NullPointerException on importing CSV data in Data Laboratory

Bug #654030 reported by Mathieu Bastian
8
This bug affects 1 person
Affects Status Importance Assigned to Milestone
Gephi
Fix Released
High
Eduardo Ramos
0.7
Fix Released
High
Unassigned

Bug Description

Graph API throws NPE because source or target is null

Stack trace:
java.lang.NullPointerException
 at org.gephi.graph.dhns.core.GraphFactoryImpl.newEdge(GraphFactoryImpl.java:128)
 at org.gephi.graph.dhns.core.GraphFactoryImpl.newEdge(GraphFactoryImpl.java:123)
 at org.gephi.graph.dhns.core.GraphFactoryImpl.newEdge(GraphFactoryImpl.java:47)
 at org.gephi.datalab.impl.GraphElementsControllerImpl.buildEdge(GraphElementsControllerImpl.java:431)
 at org.gephi.datalab.impl.GraphElementsControllerImpl.createEdge(GraphElementsControllerImpl.java:89)
 at org.gephi.datalab.impl.AttributeColumnsControllerImpl.importCSVToEdgesTable(AttributeColumnsControllerImpl.java:597)
 at org.gephi.datalab.plugin.manipulators.general.ui.ImportCSVUIWizardAction.performAction(ImportCSVUIWizardAction.java:85)
 at org.gephi.datalab.plugin.manipulators.general.ImportCSV.execute(ImportCSV.java:40)

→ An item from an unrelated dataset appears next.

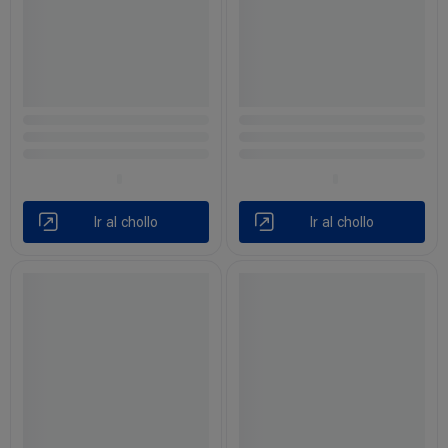
Ir al chollo
Ir al chollo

Revision history for this message
Axel Bruns (a-bruns) wrote :

Attached is the edges CSV file (zipped) that I'm trying to import (data on Twitter @replies, extracted from a public Twapperkeeper archive).

Gephi chokes on the import after some time (never at the same place, it seems), and throws up the error; after that, it's possible in the Data Laboratory to find out where it finished (i.e. what the last imported edge was - the one with the highest edge ID).

It's also possible to continue the import if you remove the already imported edges from the CSV, and import the new truncated file. With the attached CSV, I had to repeat that process more than half a dozen times to import all the edges...

Hope that helps...

Axel

Revision history for this message
Eduardo Ramos (eduramiba) wrote :

Hi, this bug is now fixed and you will be able to get an update from Gephi 0.7 beta soon.
Also, note that your file has some parallel edges, which Gephi can't create.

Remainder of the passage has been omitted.